What to do: Go over the data and copy out each line with "Illustrator" in it.

Rendered page images
>>

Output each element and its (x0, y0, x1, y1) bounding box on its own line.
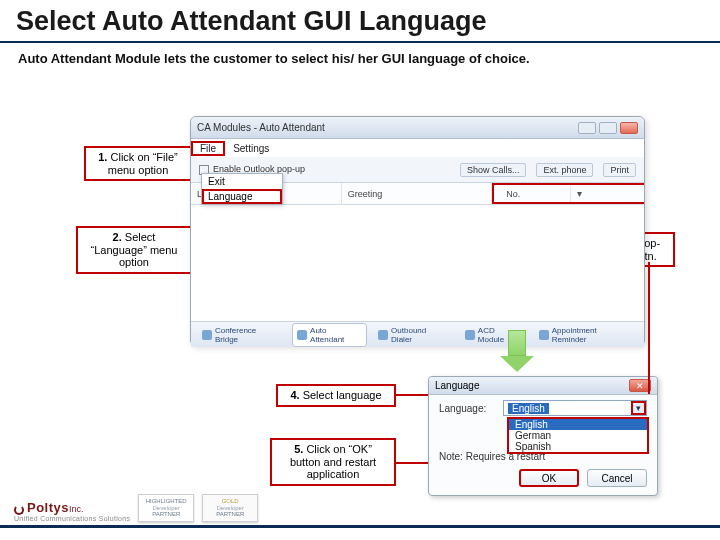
chevron-down-icon[interactable] (571, 185, 640, 202)
language-selected-value: English (508, 403, 549, 414)
brand-name: Poltys (27, 500, 69, 515)
file-menu[interactable]: File (191, 141, 225, 156)
select-chevron-button[interactable] (631, 401, 646, 415)
option-german[interactable]: German (509, 430, 647, 441)
minimize-button[interactable] (578, 122, 596, 134)
callout-2: 2. Select “Language” menu option (76, 226, 192, 274)
app-window: CA Modules - Auto Attendant File Setting… (190, 116, 645, 346)
app-title: CA Modules - Auto Attendant (197, 122, 325, 133)
down-arrow-icon (500, 330, 534, 372)
tab-auto-attendant[interactable]: Auto Attendant (292, 323, 367, 347)
language-label: Language: (439, 403, 497, 414)
app-footer-tabs: Conference Bridge Auto Attendant Outboun… (191, 321, 644, 347)
page-title: Select Auto Attendant GUI Language (0, 0, 720, 43)
language-menuitem[interactable]: Language (202, 189, 282, 204)
settings-menu[interactable]: Settings (225, 142, 277, 155)
plaque-gold: GOLD Developer PARTNER (202, 494, 258, 522)
ok-button[interactable]: OK (519, 469, 579, 487)
tab-appointment-reminder[interactable]: Appointment Reminder (534, 323, 638, 347)
footer-divider (0, 525, 720, 528)
language-option-list: English German Spanish (507, 417, 649, 454)
tab-outbound-dialer[interactable]: Outbound Dialer (373, 323, 454, 347)
col-number: No. (492, 183, 644, 204)
close-button[interactable] (620, 122, 638, 134)
print-button[interactable]: Print (603, 163, 636, 177)
callout-5: 5. Click on “OK” button and restart appl… (270, 438, 396, 486)
app-body (191, 205, 644, 321)
dialog-title: Language (435, 380, 480, 391)
titlebar: CA Modules - Auto Attendant (191, 117, 644, 139)
tab-conference-bridge[interactable]: Conference Bridge (197, 323, 286, 347)
page-subtitle: Auto Attendant Module lets the customer … (0, 43, 720, 70)
footer-logos: PoltysInc. Unified Communications Soluti… (14, 494, 258, 522)
swirl-icon (14, 505, 24, 515)
show-calls-button[interactable]: Show Calls... (460, 163, 527, 177)
callout-1: 1. Click on “File” menu option (84, 146, 192, 181)
connector (648, 262, 650, 394)
language-dialog: Language ✕ Language: English English Ger… (428, 376, 658, 496)
col-greeting: Greeting (342, 183, 493, 204)
maximize-button[interactable] (599, 122, 617, 134)
file-dropdown: Exit Language (201, 173, 283, 205)
dialog-titlebar: Language ✕ (429, 377, 657, 395)
plaque-highlighted: HIGHLIGHTED Developer PARTNER (138, 494, 194, 522)
option-english[interactable]: English (509, 419, 647, 430)
ext-phone-button[interactable]: Ext. phone (536, 163, 593, 177)
callout-4: 4. Select language (276, 384, 396, 407)
language-select[interactable]: English (503, 400, 647, 416)
note-text: Note: Requires a restart (439, 451, 545, 462)
menubar: File Settings (191, 139, 644, 157)
exit-menuitem[interactable]: Exit (202, 174, 282, 189)
brand-subtitle: Unified Communications Solutions (14, 515, 130, 522)
cancel-button[interactable]: Cancel (587, 469, 647, 487)
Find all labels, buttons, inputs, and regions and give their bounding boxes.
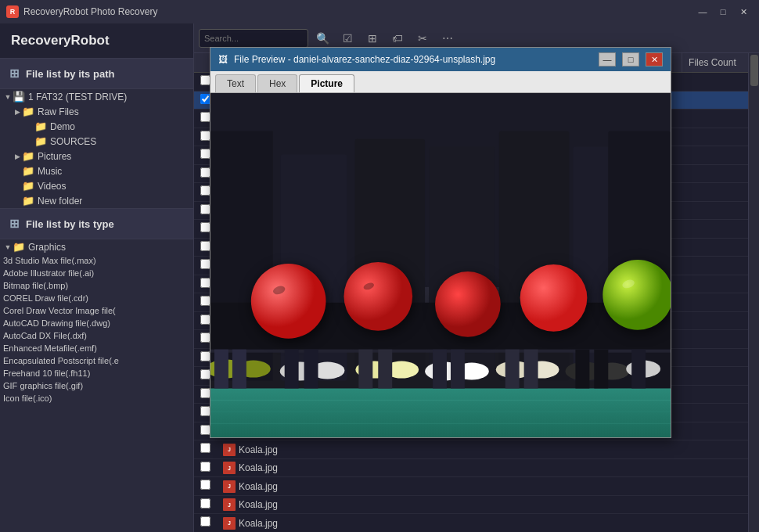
sidebar-app-name: RecoveryRobot <box>0 23 193 59</box>
dialog-maximize-btn[interactable]: □ <box>622 52 639 66</box>
check-button[interactable]: ☑ <box>336 27 358 49</box>
svg-rect-39 <box>304 349 318 388</box>
table-row[interactable]: J Koala.jpg <box>194 477 759 496</box>
type-3dsmax-label: 3d Studio Max file(.max) <box>3 256 96 265</box>
svg-point-30 <box>344 262 412 331</box>
pictures-folder[interactable]: ▶ 📁 Pictures <box>0 149 193 164</box>
row-checkbox-cell[interactable] <box>194 514 217 533</box>
minimize-button[interactable]: — <box>693 4 712 20</box>
sources-folder[interactable]: 📁 SOURCES <box>0 134 193 149</box>
row-checkbox[interactable] <box>200 498 210 509</box>
dialog-minimize-btn[interactable]: — <box>599 52 616 66</box>
demo-folder[interactable]: 📁 Demo <box>0 119 193 134</box>
row-checkbox-cell[interactable] <box>194 440 217 459</box>
new-folder-icon: 📁 <box>22 195 34 207</box>
row-name: J Koala.jpg <box>217 440 423 459</box>
content-area: 🔍 ☑ ⊞ 🏷 ✂ ⋯ Name ↕ Size File Type Modifi… <box>194 23 759 532</box>
sources-label: SOURCES <box>50 136 96 147</box>
svg-rect-41 <box>378 349 392 388</box>
videos-arrow <box>13 182 22 191</box>
svg-rect-36 <box>214 349 228 388</box>
svg-rect-24 <box>210 388 671 437</box>
dialog-icon: 🖼 <box>218 54 228 65</box>
file-thumb: J <box>223 498 236 511</box>
row-type <box>490 458 555 477</box>
type-emf[interactable]: Enhanced Metafile(.emf) <box>0 342 193 354</box>
grid-button[interactable]: ⊞ <box>362 27 383 49</box>
dialog-close-btn[interactable]: ✕ <box>646 52 663 66</box>
type-cdrv[interactable]: Corel Draw Vector Image file( <box>0 304 193 317</box>
search-button[interactable]: 🔍 <box>311 27 333 49</box>
tab-text[interactable]: Text <box>215 74 256 92</box>
scrollbar-thumb[interactable] <box>750 55 758 86</box>
videos-folder-icon: 📁 <box>22 180 34 192</box>
window-controls: — □ ✕ <box>693 4 753 20</box>
row-checkbox[interactable] <box>200 480 210 490</box>
row-size <box>423 477 490 496</box>
drive-item[interactable]: ▼ 💾 1 FAT32 (TEST DRIVE) <box>0 89 193 104</box>
table-row[interactable]: J Koala.jpg <box>194 440 759 459</box>
file-preview-dialog[interactable]: 🖼 File Preview - daniel-alvarez-sanchez-… <box>210 47 671 438</box>
dialog-titlebar: 🖼 File Preview - daniel-alvarez-sanchez-… <box>210 48 671 71</box>
type-cdr[interactable]: COREL Draw file(.cdr) <box>0 292 193 304</box>
drive-icon: 💾 <box>13 91 25 102</box>
music-folder-icon: 📁 <box>22 165 34 177</box>
svg-rect-45 <box>524 349 538 388</box>
row-checkbox[interactable] <box>200 516 210 527</box>
videos-label: Videos <box>38 181 66 192</box>
svg-rect-47 <box>594 349 608 388</box>
type-gif[interactable]: GIF graphics file(.gif) <box>0 379 193 392</box>
type-fh11[interactable]: Freehand 10 file(.fh11) <box>0 367 193 379</box>
type-ai-label: Adobe Illustrator file(.ai) <box>3 268 94 278</box>
graphics-group[interactable]: ▼ 📁 Graphics <box>0 239 193 254</box>
close-button[interactable]: ✕ <box>734 4 753 20</box>
row-type <box>490 495 555 514</box>
drive-label: 1 FAT32 (TEST DRIVE) <box>28 92 127 102</box>
raw-files-item[interactable]: ▶ 📁 Raw Files <box>0 104 193 119</box>
type-dwg-label: AutoCAD Drawing file(.dwg) <box>3 318 110 328</box>
type-bmp[interactable]: Bitmap file(.bmp) <box>0 279 193 292</box>
svg-rect-46 <box>575 349 589 388</box>
type-eps[interactable]: Encapsulated Postscript file(.e <box>0 354 193 367</box>
search-input[interactable] <box>199 29 308 48</box>
type-dwg[interactable]: AutoCAD Drawing file(.dwg) <box>0 317 193 329</box>
type-ico[interactable]: Icon file(.ico) <box>0 392 193 404</box>
cut-button[interactable]: ✂ <box>412 27 433 49</box>
row-checkbox[interactable] <box>200 462 210 472</box>
type-ai[interactable]: Adobe Illustrator file(.ai) <box>0 267 193 279</box>
row-checkbox-cell[interactable] <box>194 458 217 477</box>
sidebar-path-header[interactable]: ⊞ File list by its path <box>0 59 193 89</box>
svg-rect-40 <box>358 349 372 388</box>
demo-arrow <box>25 122 34 131</box>
table-row[interactable]: J Koala.jpg <box>194 514 759 533</box>
maximize-button[interactable]: □ <box>714 4 732 20</box>
svg-point-32 <box>435 271 501 336</box>
table-row[interactable]: J Koala.jpg <box>194 458 759 477</box>
demo-label: Demo <box>50 121 75 132</box>
music-folder[interactable]: 📁 Music <box>0 164 193 178</box>
type-bmp-label: Bitmap file(.bmp) <box>3 281 68 290</box>
type-3dsmax[interactable]: 3d Studio Max file(.max) <box>0 254 193 267</box>
videos-folder[interactable]: 📁 Videos <box>0 178 193 193</box>
type-section-icon: ⊞ <box>9 217 20 231</box>
svg-rect-48 <box>631 349 646 388</box>
scrollbar[interactable] <box>748 53 759 532</box>
drive-arrow: ▼ <box>3 92 13 102</box>
row-checkbox[interactable] <box>200 443 210 453</box>
row-checkbox-cell[interactable] <box>194 477 217 496</box>
row-modified <box>555 514 682 533</box>
type-dxf[interactable]: AutoCad DX File(.dxf) <box>0 329 193 342</box>
app-name-label: RecoveryRobot <box>11 33 110 48</box>
sidebar-type-header[interactable]: ⊞ File list by its type <box>0 209 193 239</box>
type-cdr-label: COREL Draw file(.cdr) <box>3 293 88 303</box>
tab-hex[interactable]: Hex <box>257 74 297 92</box>
row-checkbox-cell[interactable] <box>194 495 217 514</box>
tab-picture[interactable]: Picture <box>299 74 354 92</box>
more-button[interactable]: ⋯ <box>437 27 459 49</box>
main-container: RecoveryRobot ⊞ File list by its path ▼ … <box>0 23 759 532</box>
new-folder[interactable]: 📁 New folder <box>0 193 193 208</box>
table-row[interactable]: J Koala.jpg <box>194 495 759 514</box>
type-gif-label: GIF graphics file(.gif) <box>3 381 83 390</box>
sources-arrow <box>25 137 34 146</box>
tag-button[interactable]: 🏷 <box>387 27 408 49</box>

<<

Result:
type-ai-label: Adobe Illustrator file(.ai) <box>3 268 94 278</box>
type-ai[interactable]: Adobe Illustrator file(.ai) <box>0 267 193 279</box>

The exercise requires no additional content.